Recipient of Maha Vir Chakra

Digendra Kumar Paraswal MVC, SM (born 3 July 1969) is a former soldier of the 2nd battalion of the Rajputana Rifles regiment of the Indian army. He was awarded the Mahavir Chakra on 15 August 1999, for his acts of bravery in the Kargil War. He retired from the army on 31 July 2005.

==Early life==
Kumar was born to Shivdan Singh and lived in the village of Jhalara Jat, Tehsil Neem-Ka-Thana, in the Sikar District in Rajasthan, India. His mother's name was Rajkaur. Shivdan Singh was a strong follower of Arya Samaj. Digendra Kumar joined the Indian Army and was badly wounded in Indo-Pakistani War of 1999. Kumar has a daughter (Samita) and two sons (Japender and Mahaveer). Mahaveer studied in Sanskar School Jaipur and is a national basketball player and the former captain of Rajasthan. Japender studies in Delhi Technological University (formerly DCE).
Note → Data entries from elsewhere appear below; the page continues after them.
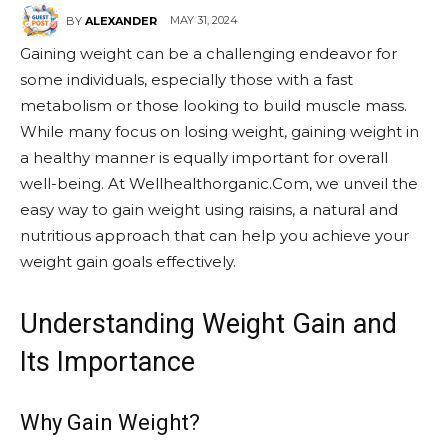
MAY 31, 2024
BY
ALEXANDER
Gaining weight can be a challenging endeavor for
some individuals, especially those with a fast
metabolism or those looking to build muscle mass.
While many focus on losing weight, gaining weight in
a healthy manner is equally important for overall
well-being. At Wellhealthorganic.Com, we unveil the
easy way to gain weight using raisins, a natural and
nutritious approach that can help you achieve your
weight gain goals effectively.
Understanding Weight Gain and
Its Importance
Why Gain Weight?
Samita is a national Kabaddi player.

==Career==
Kumar joined the 2nd Battalion of the Rajputana Rifles on 3 September 1985. After training was completed, his battalion was posted to Kashmir. In 1987 he was selected for the Indian Peace Keeping Force and took part in Operation Pawan in Sri Lanka.

===Operation Pawan===
Operation Pawan was the code name assigned to operations by the Indian Peace Keeping Force to take control of Jaffna from the LTTE in late 1987. Kumar and his group were assigned to patrol dominant areas in Tamil. Five Tamil militants fired and killed five soldiers from Kumar's squad. In return, Kumar and the remaining soldiers of his squad followed the militants into the house of an MLA. However, the MLA opposed the action, and in the ensuing firefight the MLA, along with the five Tamil militants, was killed. This caused some controversy, and Kumar was penalised and remanded.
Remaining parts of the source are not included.